Action item
Using the records that follow, work out how many lines hold the string "brikker" and provide that number only.

Exercise data
• • • • • • •
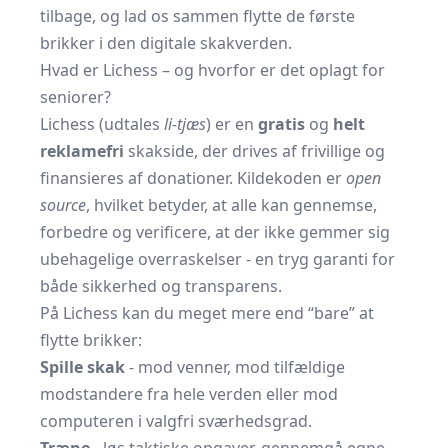
tilbage, og lad os sammen flytte de første
brikker i den digitale skakverden.
Hvad er Lichess – og hvorfor er det oplagt for
seniorer?
Lichess (udtales
li-tjæs
) er en
gratis
og
helt
reklamefri
skakside, der drives af frivillige og
finansieres af donationer. Kildekoden er
open
source
, hvilket betyder, at alle kan gennemse,
forbedre og verificere, at der ikke gemmer sig
ubehagelige overraskelser - en tryg garanti for
både sikkerhed og transparens.
På Lichess kan du meget mere end “bare” at
flytte brikker:
Spille skak
- mod venner, mod tilfældige
modstandere fra hele verden eller mod
computeren i valgfri sværhedsgrad.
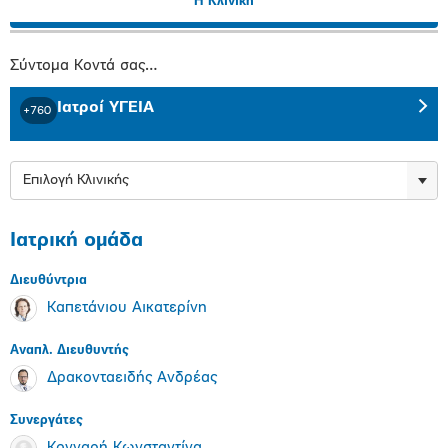
Η Κλινική
Σύντομα Κοντά σας…
Ιατροί ΥΓΕΙΑ
+760
Επιλογή Κλινικής
Ιατρική ομάδα
Διευθύντρια
Καπετάνιου Αικατερίνη
Αναπλ. Διευθυντής
Δρακονταειδής Ανδρέας
Συνεργάτες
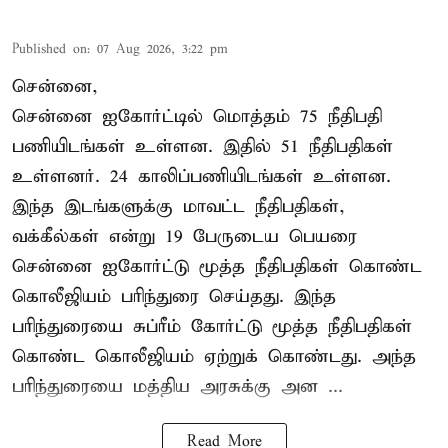
Published on
:
07 Aug 2026, 3:22 pm
சென்னை,
சென்னை ஐகோர்ட்டில் மொத்தம் 75 நீதிபதி
பணியிடங்கள் உள்ளன. இதில் 51 நீதிபதிகள்
உள்ளனர். 24 காலிப்பணியிடங்கள் உள்ளன.
இந்த இடங்களுக்கு மாவட்ட நீதிபதிகள்,
வக்கீல்கள் என்று 19 பேருடைய பெயரை
சென்னை ஐகோர்ட்டு மூத்த நீதிபதிகள் கொண்ட
கொலீஜியம் பரிந்துரை செய்தது. இந்த
பரிந்துரையை சுப்ரீம் கோர்ட்டு மூத்த நீதிபதிகள்
கொண்ட கொலீஜியம் ஏற்றுக் கொண்டது. அந்த
பரிந்துரையை மத்திய அரசுக்கு அன ...
Read More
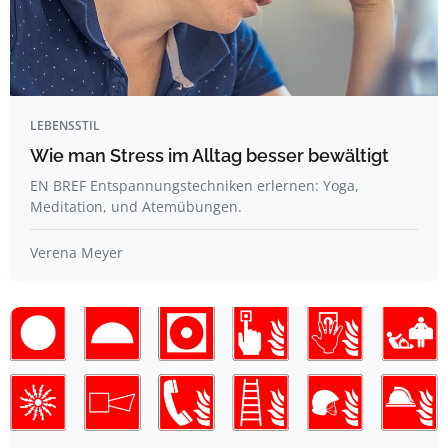
LEBENSSTIL
Wie man Stress im Alltag besser bewältigt
EN BREF Entspannungstechniken erlernen: Yoga,
Meditation, und Atemübungen.
Verena Meyer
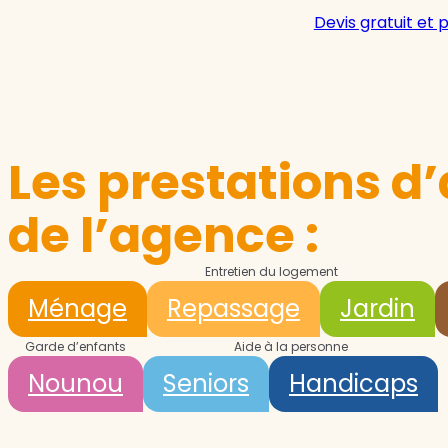
Devis gratuit et 
Les prestations d’
de l’agence :
Entretien du logement
Ménage
Repassage
Jardin
Garde d’enfants
Aide à la personne
Nounou
Seniors
Handicaps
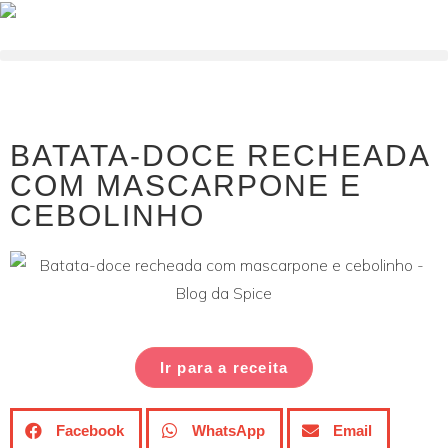
BATATA-DOCE RECHEADA
COM MASCARPONE E
CEBOLINHO
Ir para a receita
Facebook
WhatsApp
Email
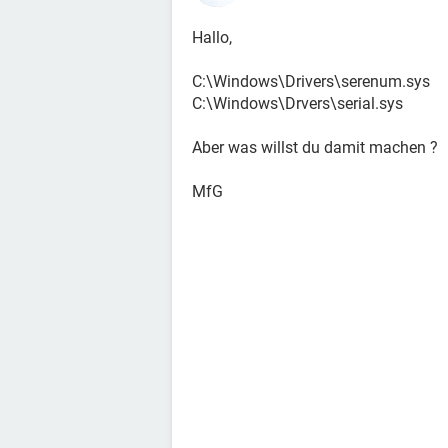
Hallo,
C:\Windows\Drivers\serenum.sys
C:\Windows\Drvers\serial.sys
Aber was willst du damit machen ?
MfG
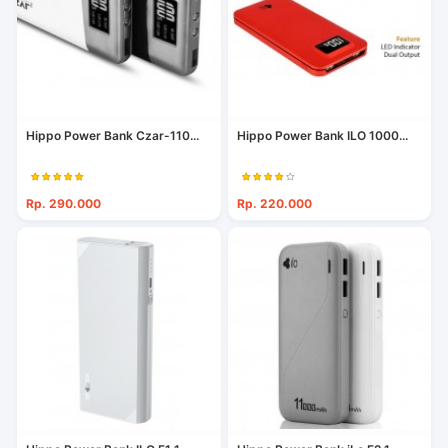
Hippo Power Bank Czar-110...
Hippo Power Bank ILO 1000...
Rp. 290.000
Rp. 220.000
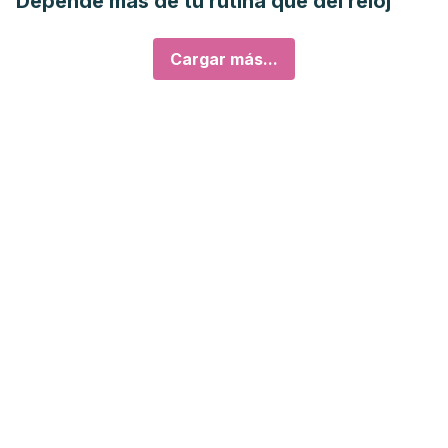
Depende más de tu rutina que del reloj
Cargar más...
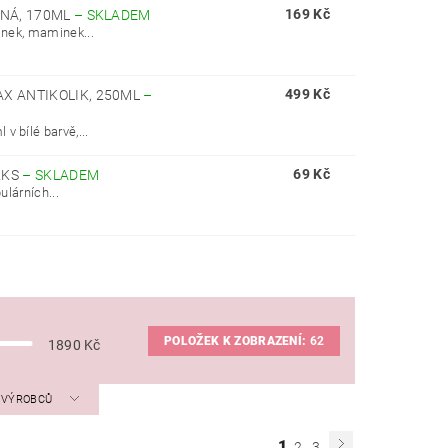
169 Kč
RNÁ, 170ML
–
SKLADEM
inek, maminek...
499 Kč
AX ANTIKOLIK, 250ML
–
 bílé barvě,...
69 Kč
2KS
–
SKLADEM
ulárních...
POLOŽEK K ZOBRAZENÍ:
62
1890
Kč
A VÝROBCŮ
1
2
3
• • • • • • •
Answer to this problem
2